Zamanımızda aklın almakta güçlük çekeceği bilimsel çalışmalar yapılıyor. Henüz ucunu gördüğümüz bu gelişmeler biraz daha hız kazandığında insanların kabullerini alt üst edecek büyük bir dönüşüm başlayabilir. İnsanlar aslında asla sahip olamayacakları şeylere kavuşmak üzere olduklarını, hatta kavuştuklarını sanabilirler. Ne demek istediğimizi biraz açarsak, insanlar bilimin ve teknolojinin onları ölümden ve acizlikten kurtaracağını düşünebilirler. Çok saçma görünen bu düşünce aslında yüzüğün aldatıcı gücüyle pek çokları tarafından kabul edilebilir. Son dönemde bilim adamlarının uğraştığı dudak uçuklatan çalışmalara baktığımızda neyin gelmekte olduğuna dair fikir edinebiliriz. Genetik alanında yapılan çalışmalarda insanın ömrünün nasıl uzatılabileceği ve genlerine müdahale ile insanların nasıl daha üstün özellikler kazanabileceği araştırılıyor. Ayrıca robot teknolojisinde yaşanan gelişmelerle insan ve makine karışımı bir organizma meydana getirmek üzerinde duruluyor. Kol ve bacak gibi bazı vücut parçalarının üretimi ve kullanımı şu an gerçekleşmiş durumda. Öte yandan bilgisayar teknolojisi, yapay zeka çalışmaları, insan zihninin kopyalanarak sanal ortama aktarılması ve bu şekilde ölmüş insanların sanal ortamda bilinçleriyle varlıklarını sürdürebileceklerinin düşünülmesi, bizi ne kadar çılgın ve akıl karıştırıcı bir dünyanın beklediğini gösteriyor.
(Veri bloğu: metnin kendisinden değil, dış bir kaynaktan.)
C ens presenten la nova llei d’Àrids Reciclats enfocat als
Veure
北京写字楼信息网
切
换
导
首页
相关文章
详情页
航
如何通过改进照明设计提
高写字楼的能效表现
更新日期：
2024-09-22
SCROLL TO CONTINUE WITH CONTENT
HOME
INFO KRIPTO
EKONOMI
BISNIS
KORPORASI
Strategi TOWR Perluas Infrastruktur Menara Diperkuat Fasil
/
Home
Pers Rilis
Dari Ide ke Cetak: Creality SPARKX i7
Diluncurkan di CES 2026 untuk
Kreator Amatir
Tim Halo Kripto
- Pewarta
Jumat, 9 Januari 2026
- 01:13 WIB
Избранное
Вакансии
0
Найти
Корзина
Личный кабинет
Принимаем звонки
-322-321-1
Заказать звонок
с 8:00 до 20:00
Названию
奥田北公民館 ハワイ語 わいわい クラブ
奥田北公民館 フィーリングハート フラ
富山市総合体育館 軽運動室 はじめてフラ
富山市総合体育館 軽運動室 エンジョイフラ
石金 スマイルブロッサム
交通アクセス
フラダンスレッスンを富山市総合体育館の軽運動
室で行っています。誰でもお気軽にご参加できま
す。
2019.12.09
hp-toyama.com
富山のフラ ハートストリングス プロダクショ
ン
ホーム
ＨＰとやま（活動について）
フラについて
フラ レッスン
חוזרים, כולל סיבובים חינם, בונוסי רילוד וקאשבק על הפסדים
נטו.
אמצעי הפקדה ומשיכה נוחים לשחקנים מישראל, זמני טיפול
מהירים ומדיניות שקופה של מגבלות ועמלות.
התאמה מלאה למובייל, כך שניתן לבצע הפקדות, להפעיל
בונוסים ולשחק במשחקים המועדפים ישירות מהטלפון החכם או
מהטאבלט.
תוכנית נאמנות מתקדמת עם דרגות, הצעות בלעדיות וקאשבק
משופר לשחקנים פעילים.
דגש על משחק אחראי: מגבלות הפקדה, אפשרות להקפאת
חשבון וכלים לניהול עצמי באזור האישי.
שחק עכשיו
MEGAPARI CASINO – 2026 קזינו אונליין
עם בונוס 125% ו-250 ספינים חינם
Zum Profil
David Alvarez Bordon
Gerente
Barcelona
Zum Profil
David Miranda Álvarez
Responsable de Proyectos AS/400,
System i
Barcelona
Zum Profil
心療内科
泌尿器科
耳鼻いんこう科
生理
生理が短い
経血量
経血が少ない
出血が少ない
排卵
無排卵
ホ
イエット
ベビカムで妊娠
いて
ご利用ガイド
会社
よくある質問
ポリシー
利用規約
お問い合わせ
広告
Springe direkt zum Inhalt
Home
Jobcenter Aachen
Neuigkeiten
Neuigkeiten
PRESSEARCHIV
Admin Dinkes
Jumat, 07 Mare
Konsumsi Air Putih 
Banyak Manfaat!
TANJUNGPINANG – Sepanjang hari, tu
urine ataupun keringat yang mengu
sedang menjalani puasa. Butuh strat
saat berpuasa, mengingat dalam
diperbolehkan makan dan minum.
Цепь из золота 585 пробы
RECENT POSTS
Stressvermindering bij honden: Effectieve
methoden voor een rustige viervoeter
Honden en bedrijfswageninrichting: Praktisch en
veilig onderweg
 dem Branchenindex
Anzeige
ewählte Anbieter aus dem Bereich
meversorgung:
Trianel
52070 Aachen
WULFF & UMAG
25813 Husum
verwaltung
Aslında tohumları çok önceden atılmış, edebiyat ve sinemayla işaretlerini vermiş gelişmeler bunlar. Mary Shelly üç yüzyıl önce Frankenstein’ı, H.G. Wells ise yüz yirmi yıl önce Dr. Moreau’nun Adasını yazdıklarında bu tohumları atmışlardı. Bu romanlar sadece yazarlarının derin hayal güçlerine dayanmıyordu, aynı zamanda bazı önemli insanlar tarafından da paylaşılan bir dünya görüşünün ürünüydüler.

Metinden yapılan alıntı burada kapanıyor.